Raquel Cané – Tenho viajado muito e para lugares diferentes no Brasil. Tenho lido e lido e ouvido e dançado Brasil. Guimarães Rosa, Machado de Assis, Clarice (Lispector), Chico (Buarque), (Maria) Bethânia, Caetano (Veloso), Angélica Freitas, (Gilberto) Gil, a lista continua…Tenho profunda admiração por seus artistas. Tenho vergonha de não falar e escrever português com precisão, embora leia e entenda muito bem. Acho que tenho aquele pudor de estragar uma música que adoro com a minha pronúncia ou com a minha ignorância, algo como não querer cantar desafinado.

 MaisPB – Seu trabalho está na obra de Clarice Lispector. Poderíamos falar sobre isso?

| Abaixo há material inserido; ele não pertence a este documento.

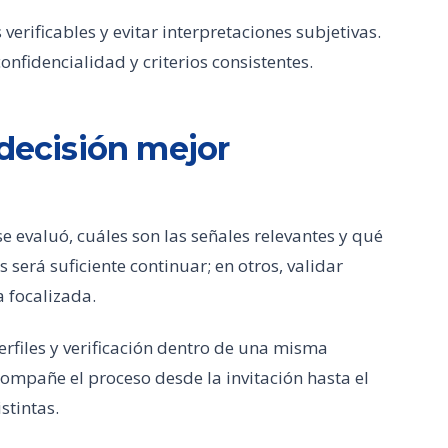
verificables y evitar interpretaciones subjetivas.
nfidencialidad y criterios consistentes.
 decisión mejor
se evaluó, cuáles son las señales relevantes y qué
 será suficiente continuar; en otros, validar
a focalizada.
rfiles y verificación dentro de una misma
ompañe el proceso desde la invitación hasta el
stintas.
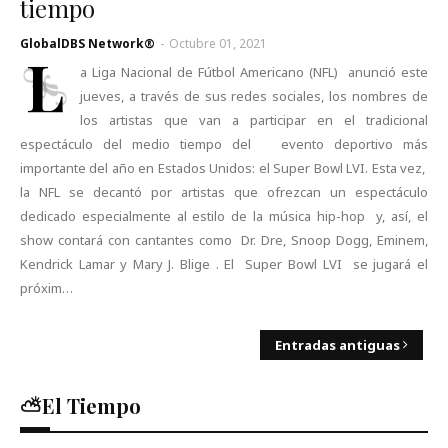
tiempo
GlobalDBS Network®
-
Octubre 01, 2021
L
a Liga Nacional de Fútbol Americano (NFL) anunció este
jueves, a través de sus redes sociales, los nombres de
los artistas que van a participar en el tradicional
espectáculo del medio tiempo del evento deportivo más
importante del año en Estados Unidos: el Super Bowl LVI. Esta vez,
la NFL se decantó por artistas que ofrezcan un espectáculo
dedicado especialmente al estilo de la música hip-hop y, así, el
show contará con cantantes como Dr. Dre, Snoop Dogg, Eminem,
Kendrick Lamar y Mary J. Blige . El Super Bowl LVI se jugará el
próxim…
Entradas antiguas
⛅El Tiempo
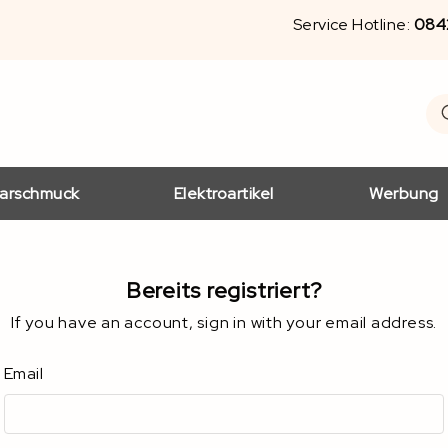
Service Hotline:
084
S
Se
arschmuck
Elektroartikel
Werbung
Bereits registriert?
If you have an account, sign in with your email address.
Email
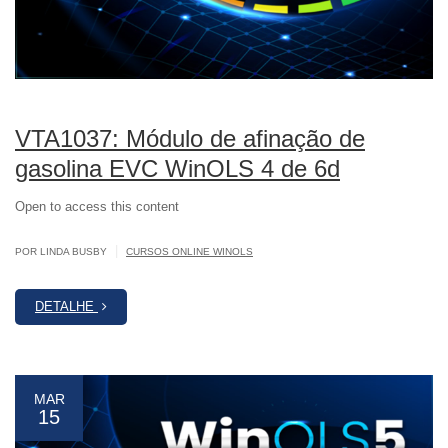
VTA1037: Módulo de afinação de
gasolina EVC WinOLS 4 de 6d
Open to access this content
|
POR LINDA BUSBY
CURSOS ONLINE WINOLS
DETALHE
MAR
15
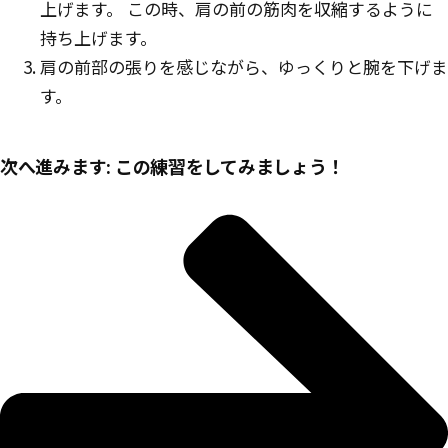
上げます。 この時、肩の前の筋肉を収縮するように
持ち上げます。
肩の前部の張りを感じながら、ゆっくりと腕を下げま
す。
次へ進みます: この練習をしてみましょう！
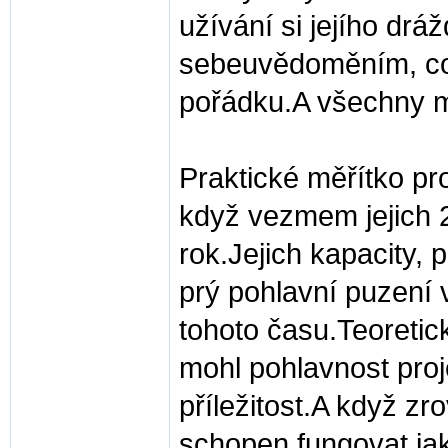
užívání si jejího dr
sebeuvědoměním, což 
pořádku.A všechny 
Praktické měřítko pro
když vezmem jejich 
rok.Jejich kapacity, 
prý pohlavní puzení 
tohoto času.Teoretic
mohl pohlavnost proj
příležitost.A když zr
schopen fungovat jak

Raquel Cané – Estou convencida de que os livros que chegam às nossas mãos têm finalidades que desconhecemos. Naquela época eu havia começado a ler (Clarice) Lispector por um conto, “Amor”, que outro escritor compartilhou comigo. Lembro-me do meu espanto com a leitura, aquela mistura de estranhamento e paralisia. O que essa mulher está escrevendo?! Eu não parei de lê-lo. No final daquele ano, uma editora que amo muito, e que desconhecia esse processo, me ligou e disse: você quer ilustrar três livros infantis de Lispector? Foi maravilhoso. Ainda há textos dela que gostaria de ilustrar, como Água viva. Como já rascunhei “Meu tio o iauaretê”, de Guimarães (Rosa).

MaisPB – Quem é a mãe de  Panchi e Serena? 

 Raquel Cané – É difícil virar objeto de leitura, a melhor resposta seria dada por minhas filhas. Se você me perguntasse aos 20 anos se eu queria ser mãe, eu assinaria uma carta com um grande NÃO. Foi uma decisão e tanto para mim, porque tem a ver com compromisso, e esse é um dos amores que não têm volta. Há um longo caminho a desconstruir, de formas de amar, nutrir, acompanhar. A maternidade não foge ao sistema capitalista, como nenhuma das formas de vínculo que exercemos diariamente. Desde criança eu gostava de procurar tangentes, virando-me de cabeça para baixo para ver como se descobre o mundo. Eu tento como pessoa não esquecer isso. Também tento na tarefa diária de maternar.